14 The Proposals do not contain a provision concerning the enforcement of the decisions of the international court of justice. Such a provision is not necessary since non-fulfilment of the decision of the court may be interpreted as failure to settle a dispute in accordance with procedures indicated in Chapter VIII, Sec. A, par. 3, and hence entail the enforcement action stipulated in Chapter VIII, Sec. B. Mr. Sandifer says (as cited, p. 712): “The decisions of the court would presumably not be enforced as such, but they would have behind them the powerful pressure generated by the whole procedure of collective action, and they would be reënforced by the prospect of action to prevent any failure to abide by a decision that results in a threat to the peace.”

15 The British Commentary on the Dumbarton Oaks Proposals, p. 5, says: “The right of self-defence would of course remain to all members if they were suddenly attacked by another State. But the Organization would have power to intervene immediately and determine whether the right of self-defence has been properly used.”
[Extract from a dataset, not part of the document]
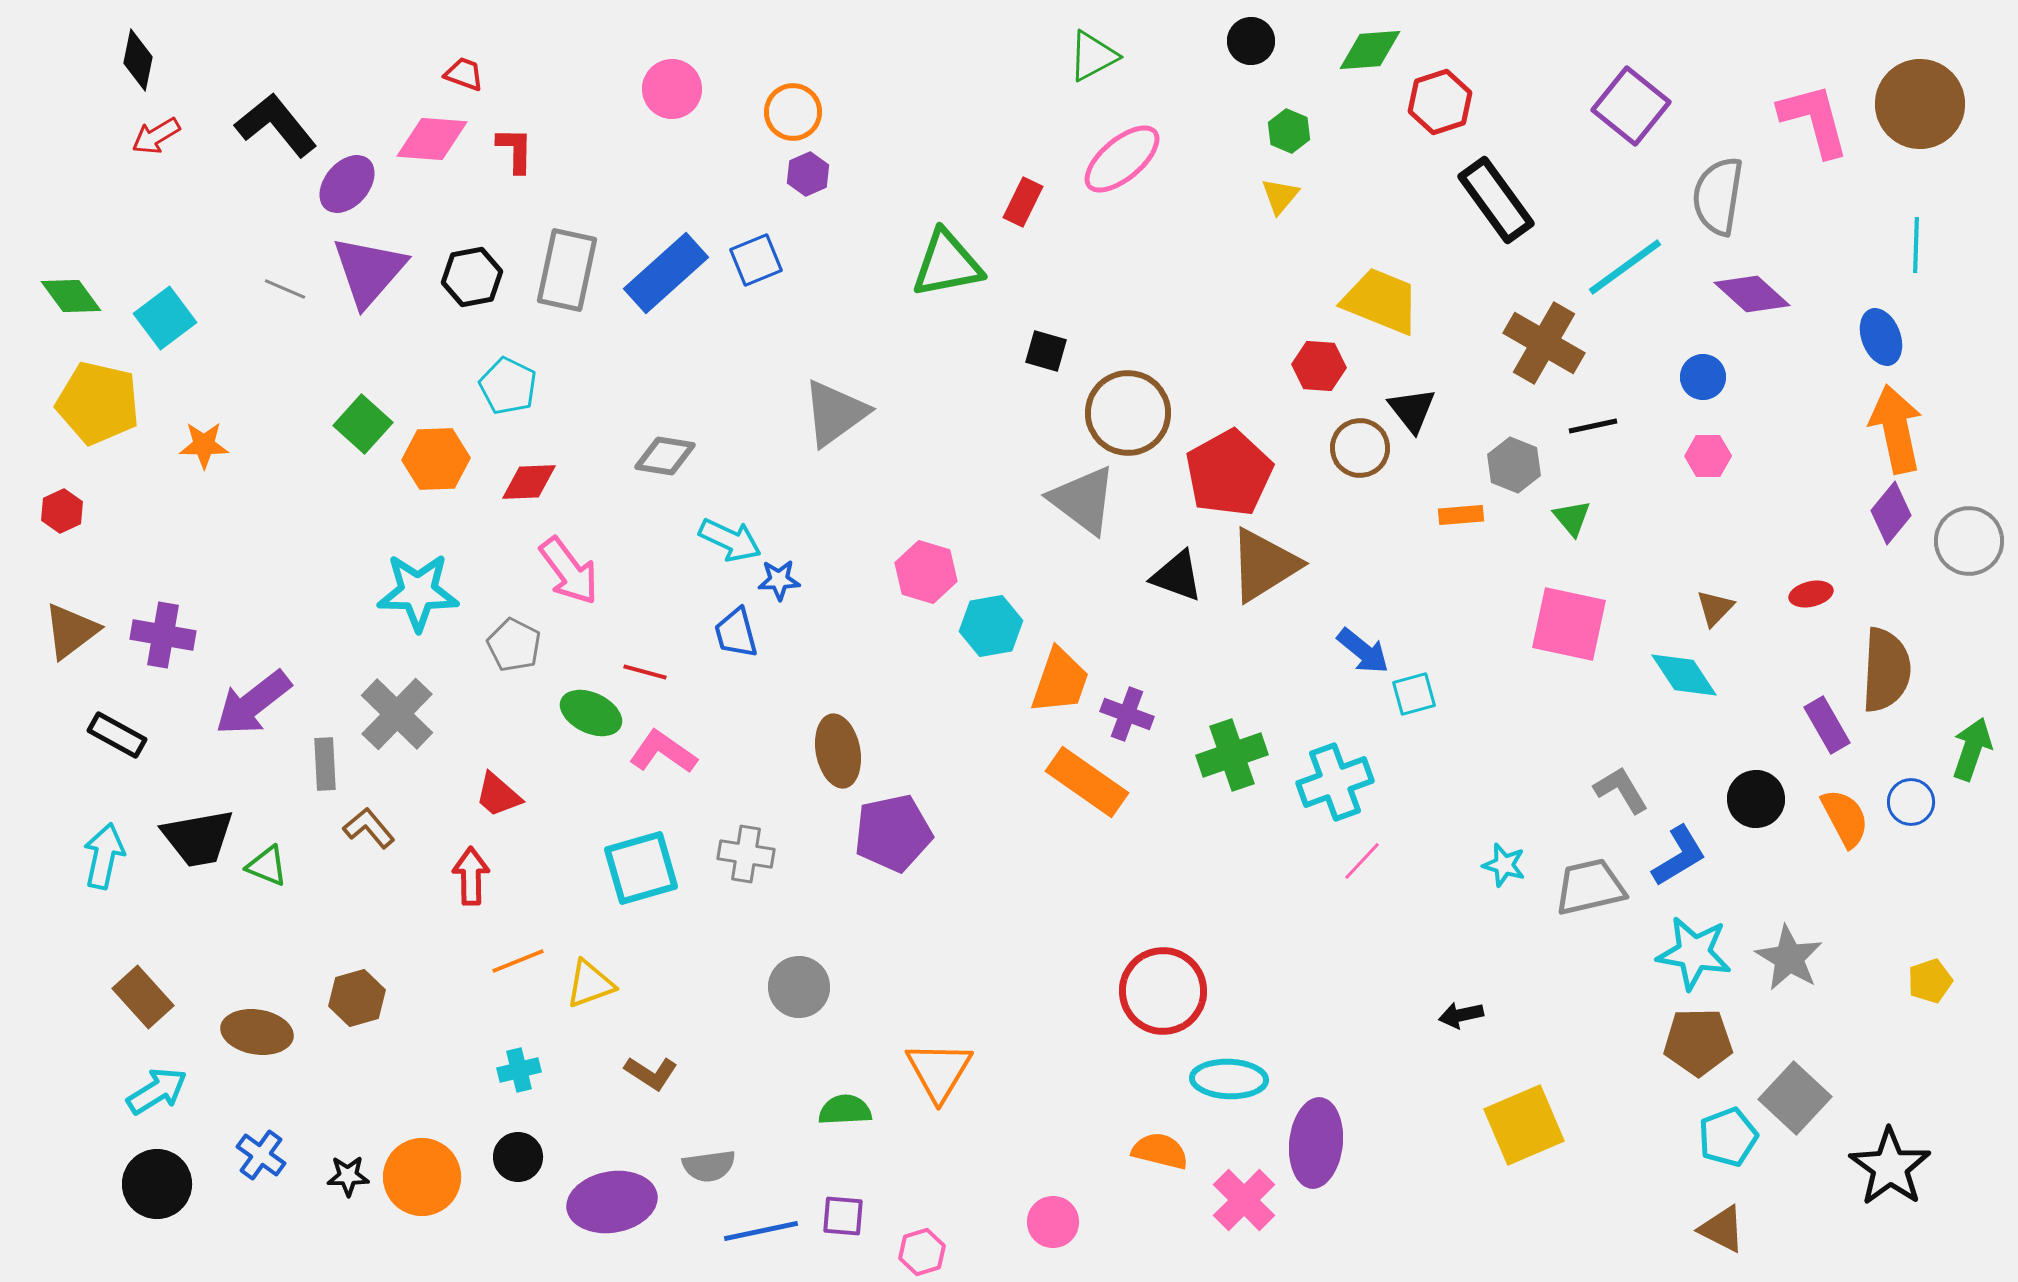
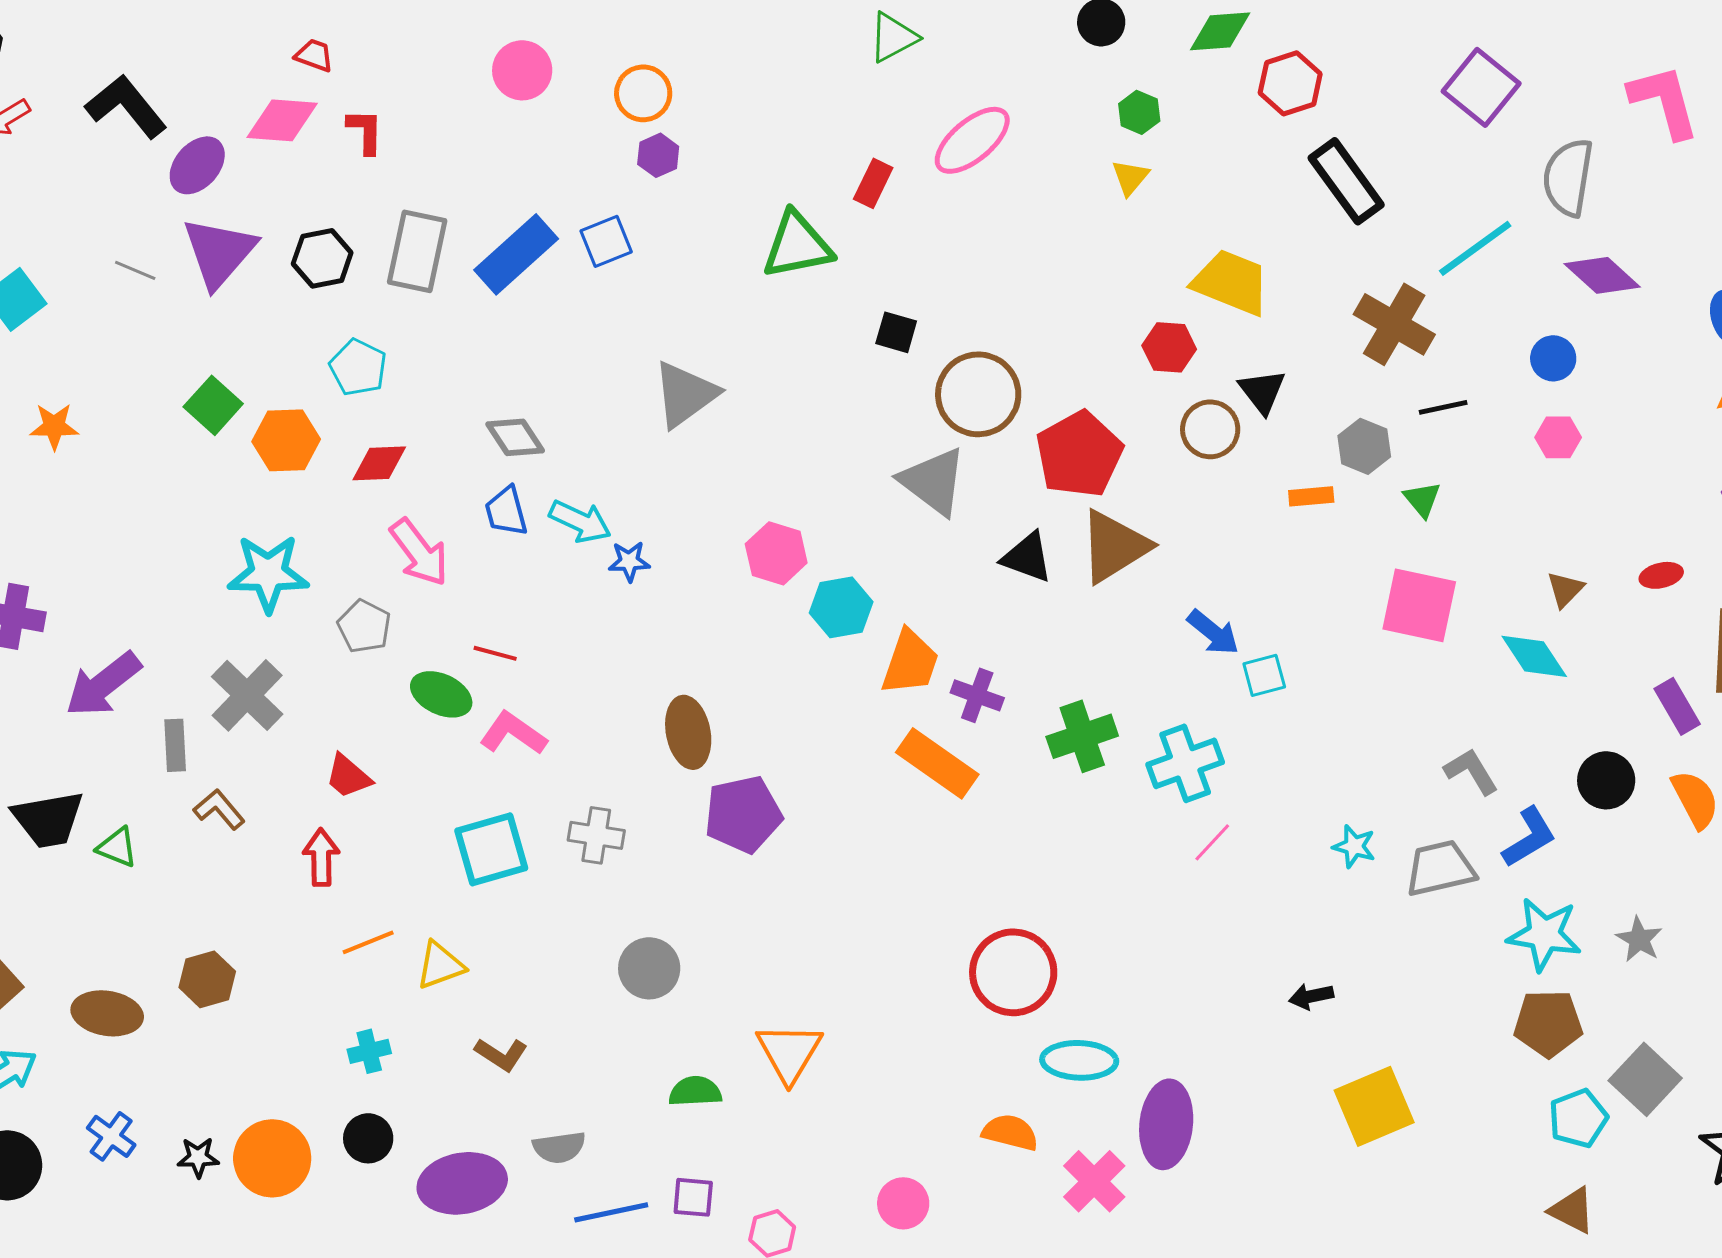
green triangle: (1093, 56) -> (893, 37), moved
gray diamond: (665, 456) -> (515, 437), turned 48
blue trapezoid: (736, 633) -> (506, 511), moved
gray star: (1789, 958) -> (1639, 939), size x0.7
16 The British Commentary on the Dumbarton Oaks Proposals, p. 4, says: “The Military Staff Committee would be responsible under the Security Council for the strategic direction of armed forces placed at the disposal of the Security Council and for advice to that body in all military matters with which it is concerned.”

17 The British Commentary on the Dumbarton Oaks Proposals, p. 5, says: “It is considered that the recognition of this general principle of ‘sovereign equality’ gives protection to States against arbitrary action by other States or by the Organization itself, while at the same time it does not involve the maintenance of the status quo for all time.”